53 マーニョキ・アーダーム 「化粧台の傍らに立つ若い女性」
こちらは化粧台の前に立つ胸元が大きく開いた赤いドレスの女性を描いた作品です。右手で真珠のアクセサリーをつまむポーズで、ドレスは金の糸によって複雑で華麗な文様となっています。タイトルでは若い女性となっていますが、顔がたるみ気味で割と老けて見えるかなw しかし色鮮やかで気品ある姿となっていました。解説によると、このポーズはプロイセンの宮廷画で観ることができるそうで、それを真似て描いたようです。この画家はドイツで画家として活動し、トランシルヴァニア侯国の宮廷画家になったそうで、ザクセンなどの中央ヨーロッパで高い評価を受けたのだとか。


[8.彫刻]
1章の最後は彫刻のコーナーです。15~18世紀のイタリアと北ヨーロッパの品が11点並んでいました。

62 レオンハルト・ケルン 「三美神」
こちらはお互いに肩を組む3柱の裸体の女神たちの像です。1柱は後ろ姿で中央の女性と顔を見合わせて話しかけているように観えます。踏み出す仕草で、3者ともに体のフォルムが流れるような美しさです。頭は小さめな一方でボリューム感ある体つきとなっていて、特にお腹とお尻がそう感じさせました。また、木製なので柔らかみも感じて、特に気に入りました。

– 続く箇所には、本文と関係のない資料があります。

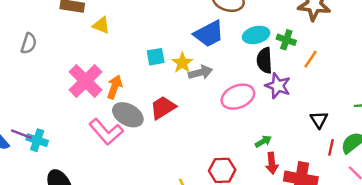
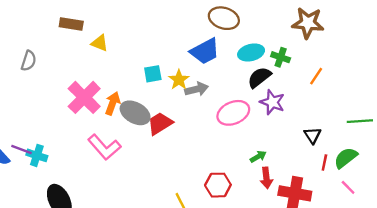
orange line: (310, 59) -> (316, 76), moved
black semicircle: (265, 60) -> (259, 77), turned 55
gray ellipse: (128, 115) -> (135, 113), moved

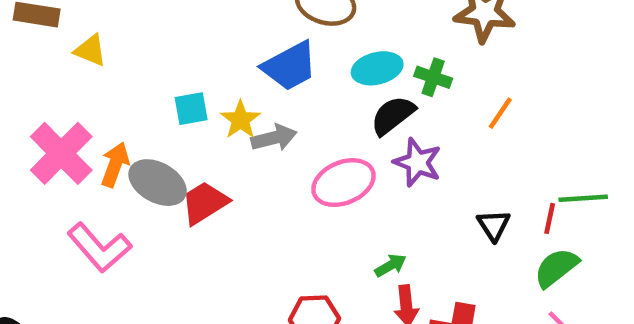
red line: (324, 163) -> (550, 218), moved

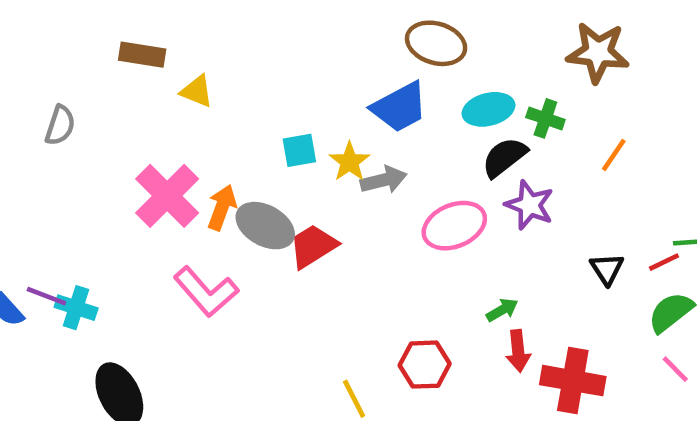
red line: (550, 218) -> (664, 262), turned 52

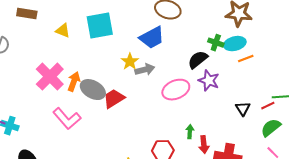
brown rectangle: (142, 55) -> (27, 14), moved
cyan ellipse: (488, 109) -> (235, 44), moved
cyan square: (299, 150) -> (100, 26), moved, size x1.8
orange line: (614, 155) -> (246, 59), turned 35
green arrow: (502, 310) -> (190, 132), moved, turned -56

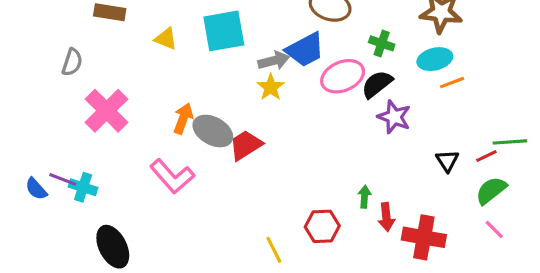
green cross: (216, 43) -> (382, 43), moved
gray arrow: (145, 70) -> (274, 61), moved
pink cross: (50, 77) -> (107, 111), moved
pink ellipse: (176, 90) -> (343, 76), moved

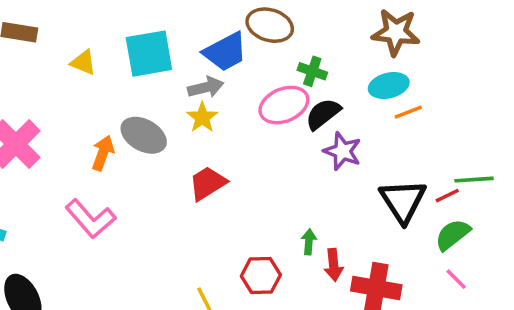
green cross: (382, 43) -> (312, 71), moved
blue trapezoid: (305, 50) -> (225, 52), moved
gray ellipse: (213, 131) -> (144, 135), moved
red trapezoid: (246, 145) -> (208, 183), moved
black triangle: (447, 161) -> (403, 201), size x1.8

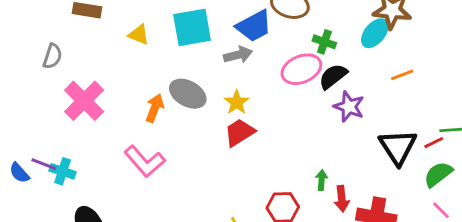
cyan ellipse: (389, 85) -> (375, 33), moved, turned -36
yellow star: (202, 117) -> (237, 102), moved

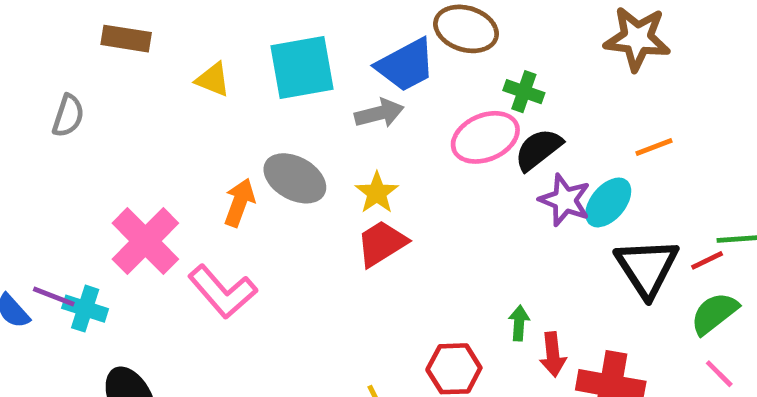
cyan ellipse: (375, 33) -> (608, 202), moved
pink cross: (84, 101) -> (145, 241), moved

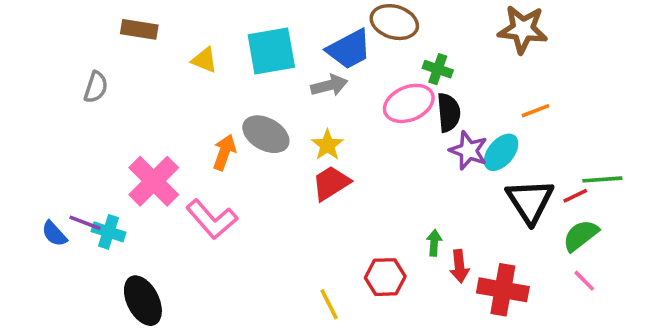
black semicircle: (538, 149) -> (449, 112), turned 123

65 フランツ・クサーヴァー・メッサーシュミット 「性格表現の頭像 あくびをする人」
こちらは禿げた男が大きく口をあけてアクビする様子を表した頭部像です。かなりリアルで皺や歯までしっかりと表現されています。解説によると、この作者はウィーンで美術アカデミーの教授を務めていたのですが、次第に精神を病んで現在のブラチスラヴァに移住したようです。そこで自分をモデルに様々な表情の奇妙な頭部像の制作に没頭したようで、その理由として自分を苦しめる妄想を治療しようとしたのではないか?とも考えられるようです。しかし人間の性格や気質を表すことは美術アカデミーの学習課題でもあるので、あながち狂気だけが理由ではないのかもしれません。いずれにせよ面白い表情の頭部像です。私は以前この作者の作品を観たことがあり、一瞬で思い出しましたw 強烈なインパクトで記憶に残ります。
この隣にも「子供じみた泣き顔」(★こちらで観られます)という感情むき出しの頭部像がありました。


ということで、今日は1章の内容までにしておこうと思います。流石にハンガリーを代表するコレクションだけあって見事で、観たことが無い傑作ばかりでした。後半はさらにハンガリーならではの作家の作品もありましたので、次回は2章についてご紹介の予定です。